Quaint, charming, homey . . . all those words came to mind as I took in her refuge. Cushions and throw blankets covered the cream-colored chairs and sofa. Antique-looking bookshelves and side tables sat on spindly legs. I felt like a big bull in a china shop until I spied a pile of greasy motorcycle parts laid on top of newspapers . . . next to a stack of auto parts books.
That was what I liked about JB. She was all woman and hardcore at the same time. I grinned, sitting next to her.
“Welcome to my palace.” She blushed and ducked her head. “It’s not much compared to your spread.”
“I like it. It’s intimate. It’s you.” Unlike my house,
which was virtually unlived in, this place was a veritable open book about her. “It’s pretty. Like you.”
“Hmm,” her face averted, she hummed.
I stretched out my legs, enjoying the heat from the fire on my feet. “Thanksgiving decorations too.” I pointed my chin toward the cornucopia on the mantelpiece.
She leaned her head against my shoulder. “I have to celebrate every holiday. I work with kids, remember?”
I gently kissed her forehead and she laid her arm across my chest.
“Why are you here, Hunter? For real this time.”
“Couldn’t stay away from you.” My voice lowered. “Sometimes I get tired of fighting, and fighting what I want.”
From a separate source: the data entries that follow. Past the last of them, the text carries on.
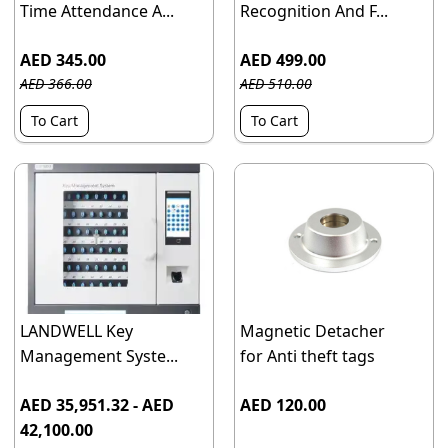
Time Attendance A...
Recognition And F...
AED 345.00
AED 499.00
AED 366.00
AED 510.00
To Cart
To Cart
LANDWELL Key
Magnetic Detacher
Management Syste...
for Anti theft tags
AED 35,951.32 - AED
AED 120.00
42,100.00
She remained silent, her face tucked against me.
“Plus, you smell damn good.”
I felt her smile against the skin of my neck.
“You were working?” I indicated the school papers fanned out beside her.
“Oh. It never stops. Class prep, tests to grade, special help to give . . . instruction courses to take.”
“And you’re still wearing your school clothes,” I remarked.
Her hair was unpinned, a glorious sable mane down her back and over my arm, but otherwise she had on the hot for teacher clothes. An outfit that was professional and totally seductive to a man like me. Another nine-to-five skirt molded against her sweet curves. It had ridden up, showing the lace at the top of her sheer thigh high stockings. She’d loosened a few buttons on a rose-colored blouse and still had on a pair of killer black heels.
“Teachers didn’t look like you when I was in school.”
“I bet they were all mean old hags.” She shook with laughter.
“Truth.” I tickled my fingers along her side and whispered at her ear, “I’d say let me massage your feet, but I really like the shoes.”
I heard the quick hitch of her breath.
“So how about you sit right here”—I patted between my legs—“and let me rub your back.”